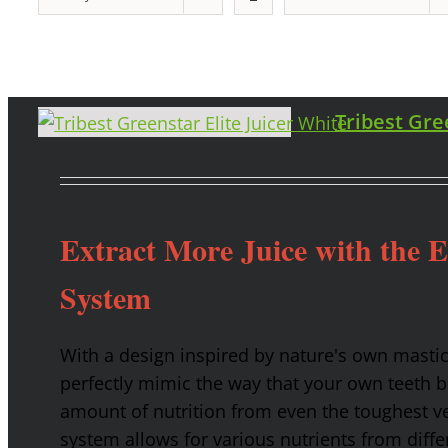
Tribest Gre
Extract More Juice with the 
System
With a design inspired by nature's own masti
perfectly mimic the way that your own teeth
amount of nutrition from even the toughest ve
system allows for various nutrients from diffe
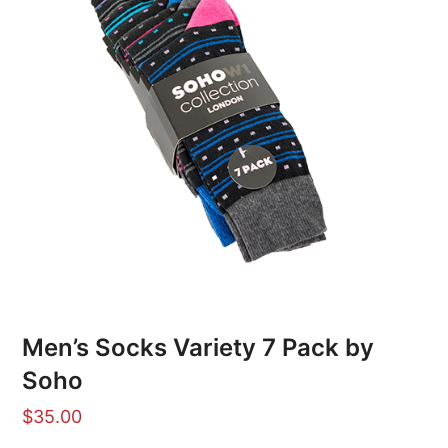
Men’s Socks Variety 7 Pack by
Soho
$
35.00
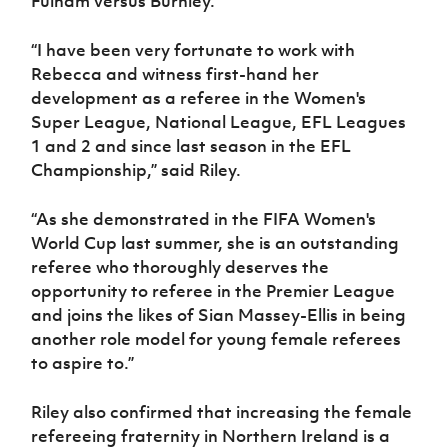
Fulham versus Burnley.
Women’s Euro
Sport
Programme
“I have been very fortunate to work with
Rebecca and witness first-hand her
development as a referee in the Women's
Super League, National League, EFL Leagues
1 and 2 and since last season in the EFL
Championship,” said Riley.
“As she demonstrated in the FIFA Women's
World Cup last summer, she is an outstanding
referee who thoroughly deserves the
opportunity to referee in the Premier League
and joins the likes of Sian Massey-Ellis in being
another role model for young female referees
to aspire to.”
Riley also confirmed that increasing the female
refereeing fraternity in Northern Ireland is a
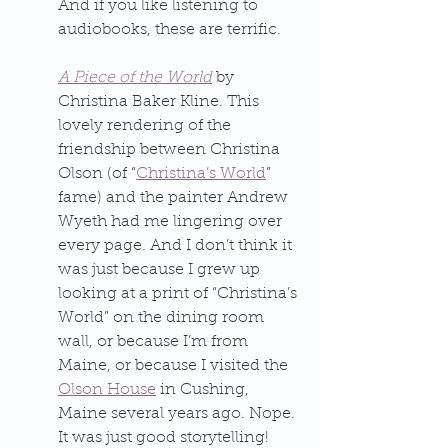
And if you like listening to 
audiobooks, these are terrific.
A Piece of the World
 by 
Christina Baker Kline. This 
lovely rendering of the 
friendship between Christina 
Olson (of “
Christina’s World
” 
fame) and the painter Andrew 
Wyeth had me lingering over 
every page. And I don’t think it 
was just because I grew up 
looking at a print of “Christina’s 
World” on the dining room 
wall, or because I’m from 
Maine, or because I visited the 
Olson House
 in Cushing, 
Maine several years ago. Nope. 
It was just good storytelling!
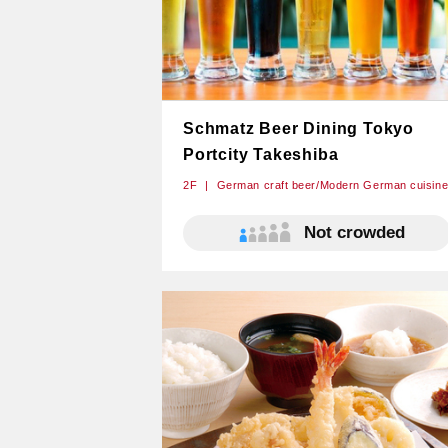
Schmatz Beer Dining Tokyo
Portcity Takeshiba
2F
German craft beer/Modern German cuisin
Not crowded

◆ ◆ ◆ ◆ ◆

§ **Problem description**:
Print the listing verbatim, images excluded.

§ **Output of the exercise**:
Tribest Gre
Extract More Juice with the 
System
With a design inspired by nature's own masti
perfectly mimic the way that your own teeth
amount of nutrition from even the toughest ve
system allows for various nutrients from diffe
Men’s Socks Variety 7 Pack by
Soho
$
35.00
Fulham versus Burnley.
Women’s Euro
Sport
Programme
“I have been very fortunate to work with
Rebecca and witness first-hand her
development as a referee in the Women's
Super League, National League, EFL Leagues
1 and 2 and since last season in the EFL
Championship,” said Riley.
“As she demonstrated in the FIFA Women's
World Cup last summer, she is an outstanding
referee who thoroughly deserves the
opportunity to referee in the Premier League
and joins the likes of Sian Massey-Ellis in being
another role model for young female referees
to aspire to.”
Riley also confirmed that increasing the female
refereeing fraternity in Northern Ireland is a
And if you like listening to 
audiobooks, these are terrific.
A Piece of the World
 by 
Christina Baker Kline. This 
lovely rendering of the 
friendship between Christina 
Olson (of “
Christina’s World
” 
fame) and the painter Andrew 
Wyeth had me lingering over 
every page. And I don’t think it 
was just because I grew up 
looking at a print of “Christina’s 
World” on the dining room 
wall, or because I’m from 
Maine, or because I visited the 
Olson House
 in Cushing, 
Maine several years ago. Nope. 
It was just good storytelling!
Schmatz Beer Dining Tokyo
Portcity Takeshiba
2F
German craft beer/Modern German cuisin
Not crowded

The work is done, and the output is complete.